Jede Pranayamaübung bringt andere Vorteile. Du kannst diese Technik also für ganz unterschiedliche Wirkungen nutzen.

1.     Du kannst deinen Körper reinigen.

2.     Du kannst deinen Körper erwärmen.

3.     Du kannst deinen Körper damit kühlen.

4.     Du kannst deine Atmung mit diesem Pranayama Übungen auch für eine gewisse Zeit anhalten, Kumbakha. Kumbakha wird benutzt, um die Kraft MAN zu kontrollieren und für noch viele andere Zwecke.

Dann kommt Pratyahara:

Üblicherweise ist dein gesamter Geist mit der äußeren Welt beschäftigt. Er ist mit den Dingen der äußeren Welt beschäftigt. Damit befriedigst du deine 5 Sinne, die 5 Indiras. Die meiste Zeit ist die Kraft MAN mit diesen Dingen beschäftigt, mit dem Geschmack der 5 Sinne.

In der Philosophie heißt dass die 7 Pferde = die 5 Sinne, die Kraft MAN und Ahamkara (das Ego) sind sieben. Pratyahara heißt, du richtest dich nach und nach nach innen aus. Nach und nach bekommst du deine Kraft MAN unter Kontrolle.

Zunächst erfüllst du dir deine Wünsche und dann gibst du einen Wunsch nach dem anderen auf, dadurch kommst du langsam in die Lage die Kraft MAN zu kontrollieren.

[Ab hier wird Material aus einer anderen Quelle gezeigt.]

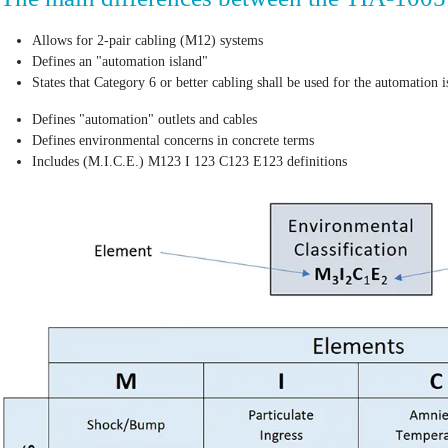
Allows for 2-pair cabling (M12) systems
Defines an "automation island"
States that Category 6 or better cabling shall be used for the automation 
Defines "automation" outlets and cables
Defines environmental concerns in concrete terms
Includes (M.I.C.E.) M123 I 123 C123 E123 definitions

Angenommen jemand trinkt gerne Wein und er gibt das Wein trinken auf. Oder du rauchst gerne, und du gibst das Rauchen auf. Sie wie eine Leiter, die du langsam hinaufsteigst. Das nennt man Pratyahara.

Dann kommt Samadhi. Solange du all diese Dinge nicht tust, kannst du da nicht hinkommen. Die Yogis unterrichten das, sie zeigen das praktisch in der Schule, indem sie den Körper und die Kraft MAN auf höhere spirituelle Übungen vorbereiten. Damit du höhere Kräfte erreichst. Klar?

So viel zum Thema Yoga und Meditation. Das ist sehr einfach und sehr klar und alles ist da.